Victories have been scarce for Michigan State this season, but every time the Spartans take the ice, they still have a legitimate chance to win.

The reason?

Goaltender Jake Hildebrand.

He's only a freshman and only 19-years-old. But the 5-foot-11, 182-pounder from Butler, Pa., has been rock solid in goal period after period and game after game.

He's played in 21 games, made 20 starts, given up 45 goals and there's hardly a soft goal in the bunch.

Every time there's a chaotic scramble around the MSU net, Spartan players, coaches and fans have come to watch with confidence, feeling that somehow Hildebrand will find the puck, make the save, deflect it to safety or just smother it.

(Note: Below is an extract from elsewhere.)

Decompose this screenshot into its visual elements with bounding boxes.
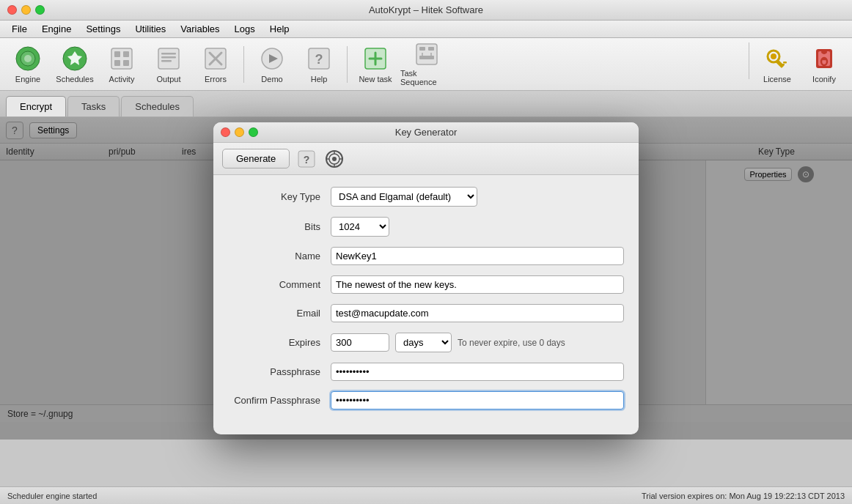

Usually, that's what happens.

"He's been amazing. He gives us a chance to win every night. What more can you ask of your goalie?'' said Spartan junior captain and right wing Greg Wolfe.

"I don't think anyone knew what to expect from him. He's confident, he carries himself well and he's always ready to go. It's the same in practice. Every day, you expect a good to great performance from him.''

It's been 32 years since a Spartan freshman was named the team's most valuable player, but it looks like that's going to change this year. With only six games remaining in the regular season, Hildebrand is the clear favorite to be named MVP at the team's awards banquet on April 17.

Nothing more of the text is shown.